Work required:
Under this line are records; the part from the line containing "Availability and Logistics" through the line containing "Music Makers lessons" should be repeated exactly. Please exclude pictures.

————

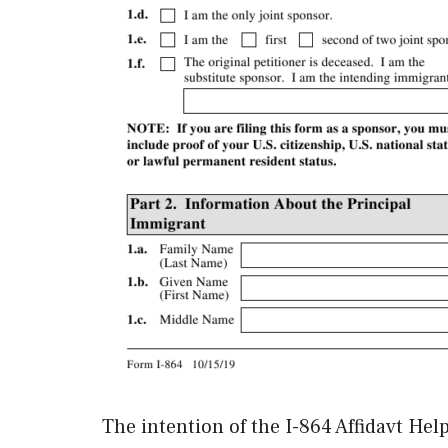
The intention of the I-864 Affidavt Hel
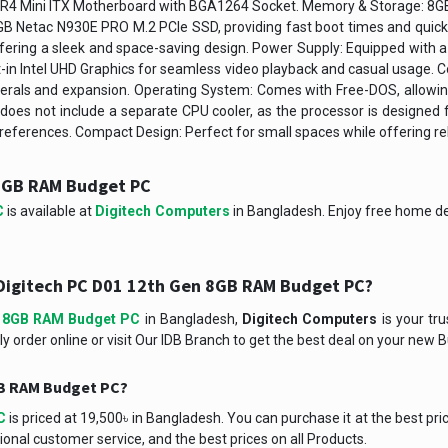
4 DDR4 Mini ITX Motherboard with BGA1264 Socket. Memory & Storage:
GB Netac N930E PRO M.2 PCIe SSD, providing fast boot times and quick a
fering a sleek and space-saving design. Power Supply: Equipped with 
lt-in Intel UHD Graphics for seamless video playback and casual usage. Co
als and expansion. Operating System: Comes with Free-DOS, allowing 
does not include a separate CPU cooler, as the processor is designed f
 preferences. Compact Design: Perfect for small spaces while offering r
 8GB RAM Budget PC
C
is available at
Digitech Computers
in Bangladesh. Enjoy free home del
Digitech PC D01 12th Gen 8GB RAM Budget PC?
n 8GB RAM Budget PC
in Bangladesh,
Digitech Computers
is your tru
ly order online or visit Our IDB Branch to get the best deal on your new 
8GB RAM Budget PC?
C
is priced at 19,500৳ in Bangladesh. You can purchase it at the best pri
onal customer service, and the best prices on all Products.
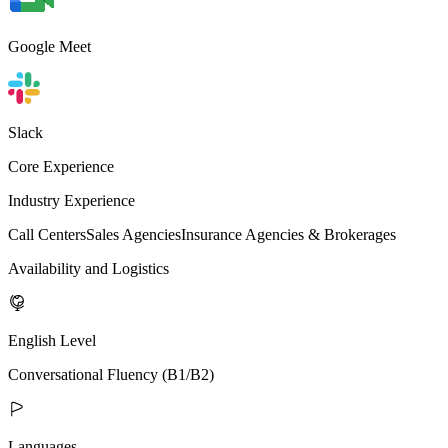
Google Meet
Slack
Core Experience
Industry Experience
Call Centers
Sales Agencies
Insurance Agencies & Brokerages
Availability and Logistics
English Level
Conversational Fluency (B1/B2)
Languages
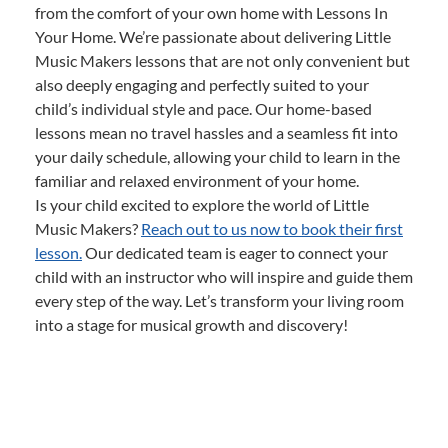
from the comfort of your own home with Lessons In
Your Home. We’re passionate about delivering Little
Music Makers lessons that are not only convenient but
also deeply engaging and perfectly suited to your
child’s individual style and pace. Our home-based
lessons mean no travel hassles and a seamless fit into
your daily schedule, allowing your child to learn in the
familiar and relaxed environment of your home.
Is your child excited to explore the world of Little
Music Makers?
Reach out to us now to book their first
lesson.
Our dedicated team is eager to connect your
child with an instructor who will inspire and guide them
every step of the way. Let’s transform your living room
into a stage for musical growth and discovery!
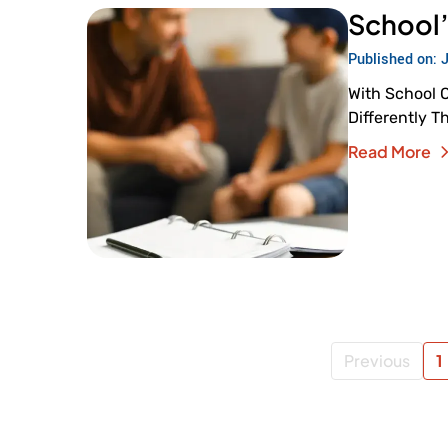
School’
Published on: 
With School 
Differently T
Read More
Previous
1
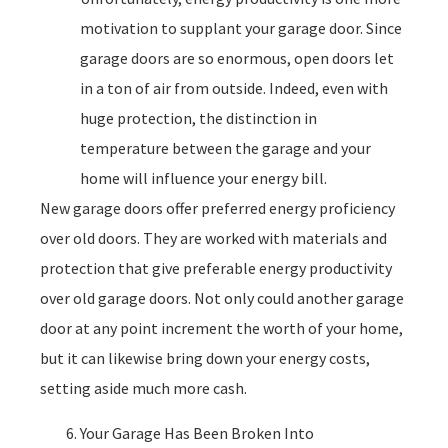
motivation to supplant your garage door. Since
garage doors are so enormous, open doors let
in a ton of air from outside. Indeed, even with
huge protection, the distinction in
temperature between the garage and your
home will influence your energy bill.
New garage doors offer preferred energy proficiency
over old doors. They are worked with materials and
protection that give preferable energy productivity
over old garage doors. Not only could another garage
door at any point increment the worth of your home,
but it can likewise bring down your energy costs,
setting aside much more cash.
Your Garage Has Been Broken Into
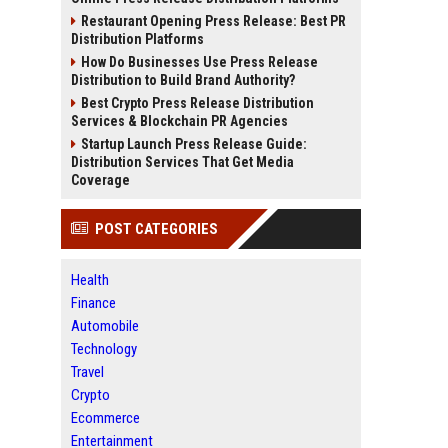
Restaurant Opening Press Release: Best PR
Distribution Platforms
How Do Businesses Use Press Release
Distribution to Build Brand Authority?
Best Crypto Press Release Distribution
Services & Blockchain PR Agencies
Startup Launch Press Release Guide:
Distribution Services That Get Media
Coverage
POST CATEGORIES
Health
Finance
Automobile
Technology
Travel
Crypto
Ecommerce
Entertainment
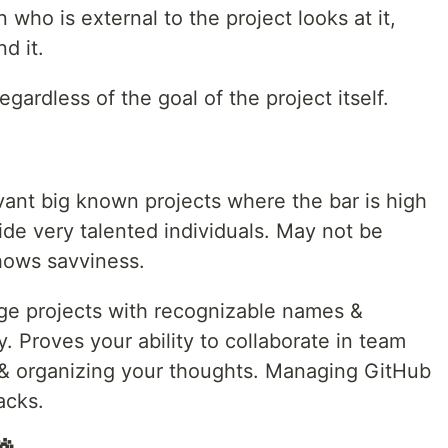
n who is external to the project looks at it,
d it.
egardless of the goal of the project itself.
vant big known projects where the bar is high
de very talented individuals. May not be
hows savviness.
arge projects with recognizable names &
ty. Proves your ability to collaborate in team
 organizing your thoughts. Managing GitHub
acks.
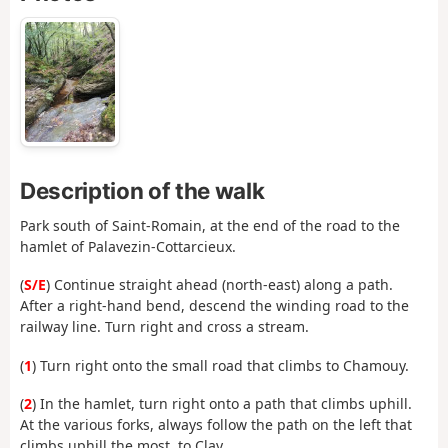
Description of the walk
Park south of Saint-Romain, at the end of the road to the
hamlet of Palavezin-Cottarcieux.
(
S/E
) Continue straight ahead (north-east) along a path.
After a right-hand bend, descend the winding road to the
railway line. Turn right and cross a stream.
(
1
) Turn right onto the small road that climbs to Chamouy.
(
2
) In the hamlet, turn right onto a path that climbs uphill.
At the various forks, always follow the path on the left that
climbs uphill the most, to Clay.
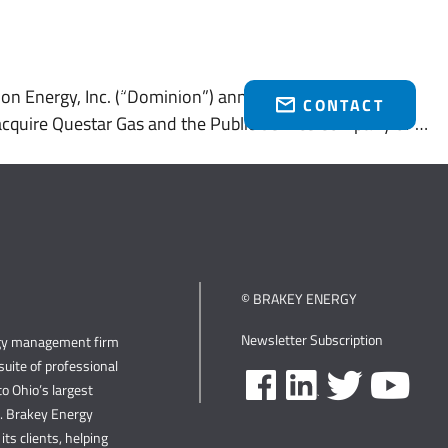
Who We Serve
Brakey Energy Retail
News & Events
(216) 751-1758
n Energy, Inc. (“Dominion”) announced that it entered
CONTACT
o acquire Questar Gas and the Public Service Company of …
© BRAKEY ENERGY
Newsletter Subscription
rgy management firm
uite of professional
o Ohio’s largest
s. Brakey Energy
its clients, helping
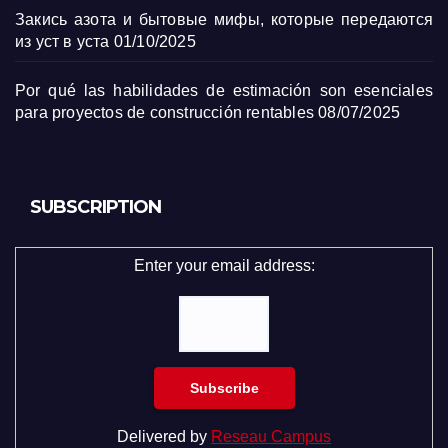
Закись азота и бытовые мифы, которые передаются
из уст в уста
01/10/2025
Por qué las habilidades de estimación son esenciales
para proyectos de construcción rentables
08/07/2025
SUBSCRIPTION
Enter your email address:
Delivered by
Reseau Campus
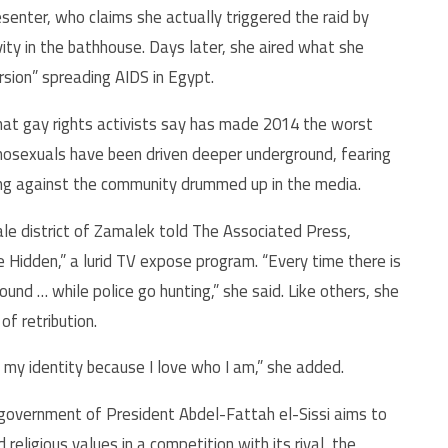
esenter, who claims she actually triggered the raid by
ity in the bathhouse. Days later, she aired what she
sion” spreading AIDS in Egypt.
that gay rights activists say has made 2014 the worst
mosexuals have been driven deeper underground, fearing
ring against the community drummed up in the media.
le district of Zamalek told The Associated Press,
 Hidden,” a lurid TV expose program. “Every time there is
und … while police go hunting,” she said. Like others, she
f retribution.
e my identity because I love who I am,” she added.
 government of President Abdel-Fattah el-Sissi aims to
religious values in a competition with its rival, the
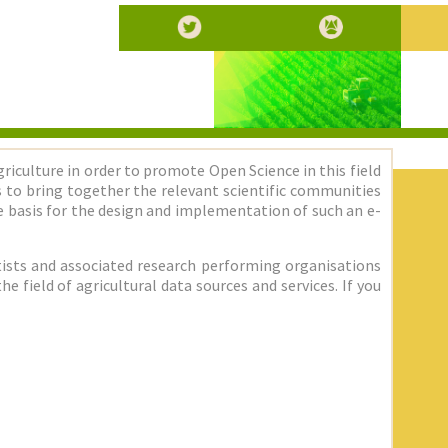
griculture in order to promote Open Science in this field
 is to bring together the relevant scientific communities
 basis for the design and implementation of such an e-
entists and associated research performing organisations
 field of agricultural data sources and services. If you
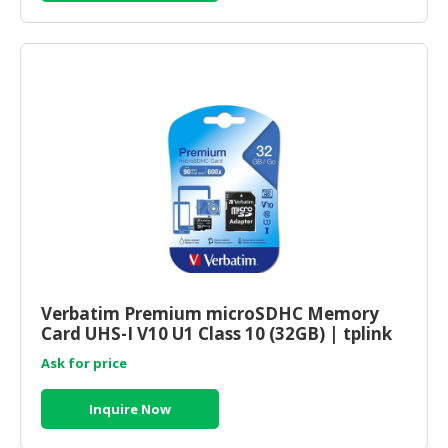
Verbatim Premium microSDHC Memory
Card UHS-I V10 U1 Class 10 (32GB) | tplink
shop online
Ask for price
Inquire Now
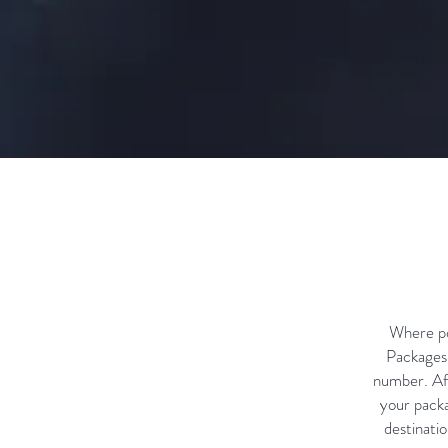
Where pos
Packages 
number. Aft
your packa
destinatio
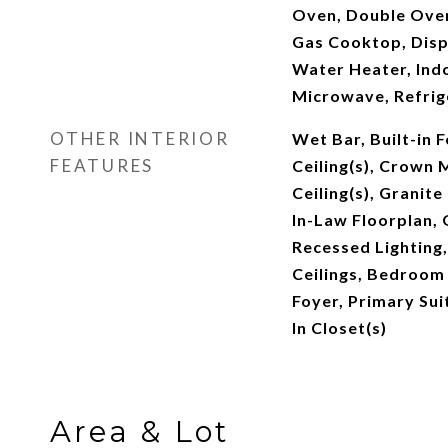
Oven, Double Oven
Gas Cooktop, Disp
Water Heater, Indo
Microwave, Refrig
OTHER INTERIOR
Wet Bar, Built-in 
FEATURES
Ceiling(s), Crown 
Ceiling(s), Granite
In-Law Floorplan, 
Recessed Lighting
Ceilings, Bedroom 
Foyer, Primary Sui
In Closet(s)
Area & Lot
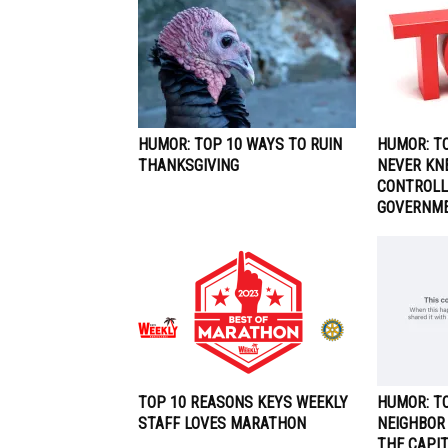
HUMOR: TOP 10 WAYS TO RUIN
HUMOR: T
THANKSGIVING
NEVER KN
CONTROLL
GOVERNM
TOP 10 REASONS KEYS WEEKLY
HUMOR: TO
STAFF LOVES MARATHON
NEIGHBOR
THE CAPI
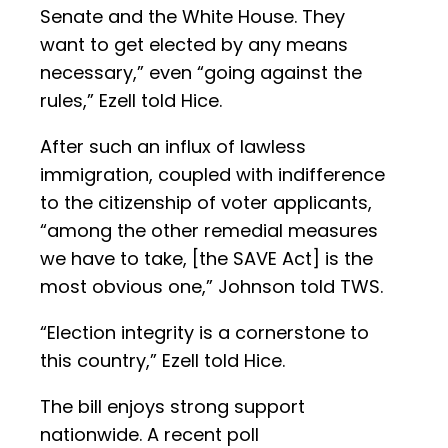
Senate and the White House. They
want to get elected by any means
necessary,” even “going against the
rules,” Ezell told Hice.
After such an influx of lawless
immigration, coupled with indifference
to the citizenship of voter applicants,
“among the other remedial measures
we have to take, [the SAVE Act] is the
most obvious one,” Johnson told TWS.
“Election integrity is a cornerstone to
this country,” Ezell told Hice.
The bill enjoys strong support
nationwide. A recent poll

————

Exercise result:
Availability and Logistics
English Level
Conversational Fluency (B1/B2)
Languages
from the comfort of your own home with Lessons In
Your Home. We’re passionate about delivering Little
Music Makers lessons that are not only convenient but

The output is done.